Critical Patch-Aware Sparse Prompting with Decoupled Training for Continual Learning on the Edge¶
Conference: CVPR 2026
arXiv: 2604.07399
Code: https://github.com/laymond1/cps-prompt
Area: Model Compression / Continual Learning
Keywords: Continual Learning, Edge Devices, Prompt-based CL, Token Reduction, Training Efficiency
TL;DR¶
The CPS-Prompt framework is proposed, which achieves approximately 1.6× improvement in training-time memory and computational efficiency for Prompt-based continual learning on edge devices through two modules: task-aware Critical Patch Sampling (CPS) and Decoupled Prompt-Classifier Training (DPCT), while only incurring an approximately 2% drop in accuracy.
Background & Motivation¶
Background: Continual Learning (CL) on edge devices (home robots, drones, smartphones) requires continuous adaptation to new tasks within limited memory and computing power. Prompt-based Continual Learning (PCL) enables parameter-efficient learning by freezing the ViT backbone and using lightweight learnable prompts, yet existing work focuses primarily on accuracy and inference efficiency.
Limitations of Prior Work: PCL methods such as C-Prompt, while accurate, incur massive training memory overhead (4.3× compared to this method), making them unsuitable for deployment on memory-constrained edge devices. OS-Prompt simplifies the two-stage pipeline, but peak memory during backpropagation remains high.
Key Challenge: Existing token reduction methods (e.g., ToMe, PatchDropout) discard task-critical patches when combined with PCL, leading to severe accuracy degradation because they are "task-agnostic."
Goal: How to achieve significant training-time memory and computational savings in the two-stage PCL architecture while maintaining competitive accuracy?

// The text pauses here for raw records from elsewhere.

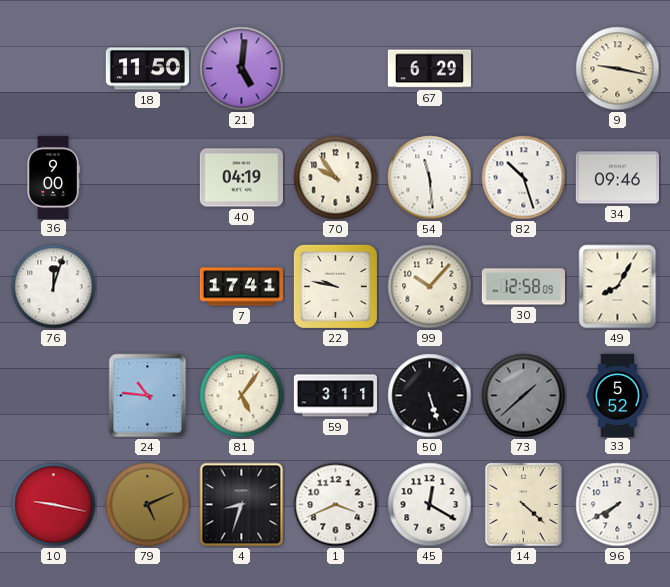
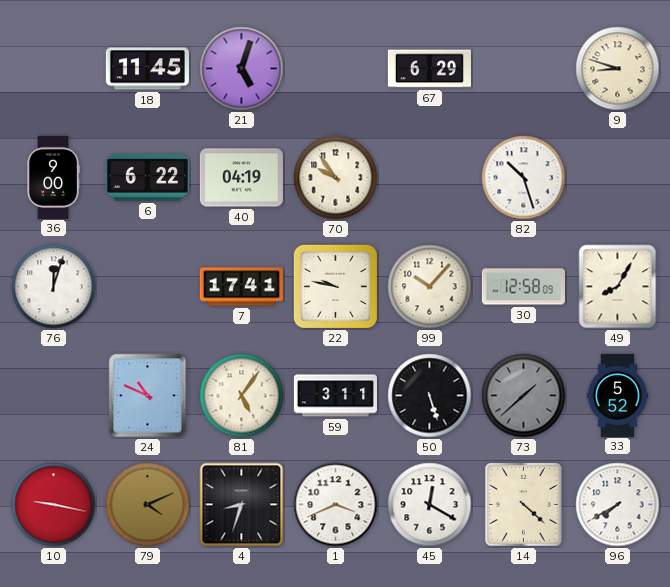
18: 11:50 -> 11:45
21: 5:01 -> 5:03
9: 9:17 -> 8:48
6: none -> 6:22
54: 11:29 -> none
34: 09:46 -> none
24: 10:46 -> 10:49
79: 5:11 -> 4:11
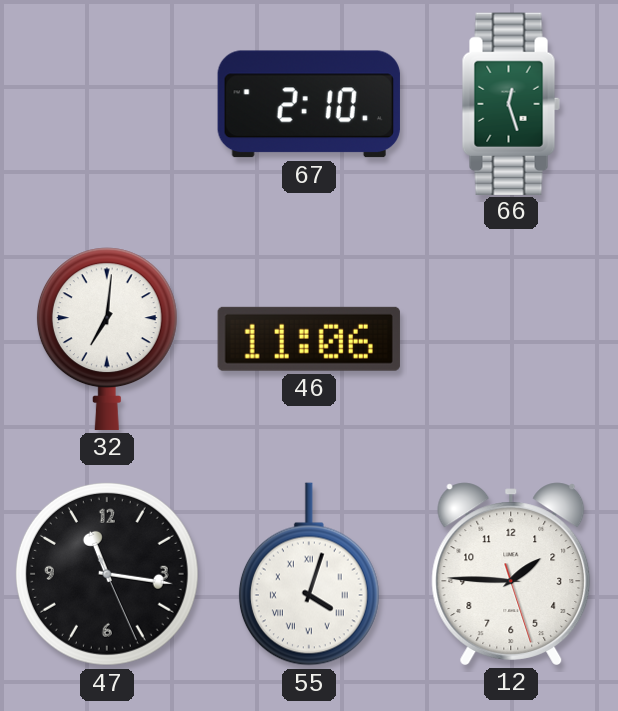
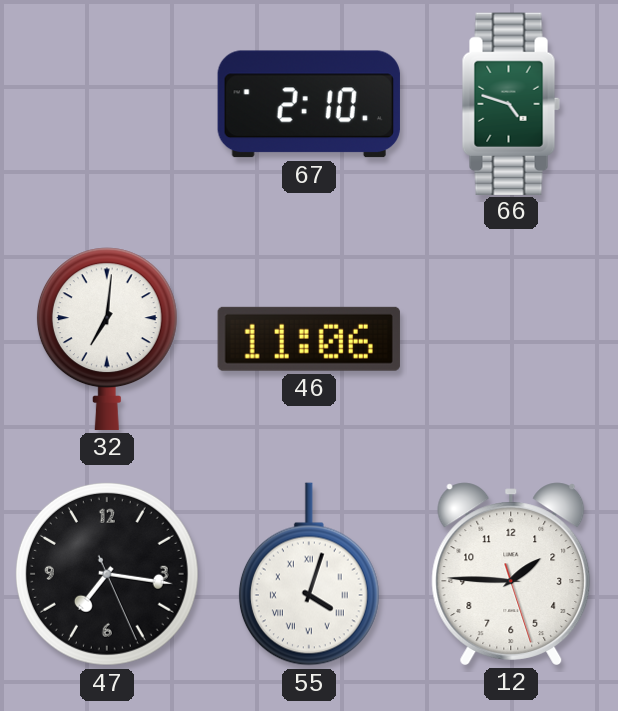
66: 12:27 -> 4:48
47: 11:16 -> 7:16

Key Insight: Leveraging the attention and value signals from the last layer of the frozen query encoder to estimate patch importance for task-aware sparsification, and then utilizing decoupled training to eliminate the representation misalignment between sparse training and full-patch inference.
Core Idea: Task-aware patch sampling + decoupled prompt/classifier training = training efficiency + accuracy maintenance.
Method¶
Overall Architecture¶
The core problem CPS-Prompt addresses is enabling Prompt-based continual learning to run on edge devices with restricted memory and compute, rather than just optimizing accuracy in data centers. It follows the standard two-stage PCL architecture: first, a frozen query encoder \(f_q\) performs a forward pass to extract "task clues" from the image, which are then injected into a prompt-injected backbone \(f_p\) for classification. The two modifications in CPS-Prompt are situated at critical points in this pipeline: inserting a Critical Patch Sampling (CPS) module between the two stages to select truly critical patches using pre-calculated attention signals from the first forward pass, thereby cutting the tokens entering the second-stage backbone by more than half; and using a Decoupled Prompt-Classifier Training (DPCT) strategy to split prompt and classifier training into two phases, specifically compensating for the representation misalignment caused by "training on sparse patches but inferring on full patches." The former saves memory and compute, while the latter recovers the lost accuracy.
%%{init: {'flowchart': {'rankSpacing': 24, 'nodeSpacing': 28, 'padding': 6, 'wrappingWidth': 400, 'subGraphTitleMargin': {'top': 8, 'bottom': 16}}}}%%
flowchart TD
A["Input Image x"] --> B["Frozen Query Encoder f_q<br/>One forward pass to produce task clues"]
subgraph CPS["Critical Patch Sampling (CPS)"]
direction TB
C["Extract last layer class→patch attention a<br/>and value norm ‖V‖₂"] --> D["Critical score s = a · ‖V‖₂"]
D --> E["Temperature softmax to sampling probability p"]
E --> F["Multinomial sampling without replacement<br/>Select k=⌊(1−r)·N⌋ patches"]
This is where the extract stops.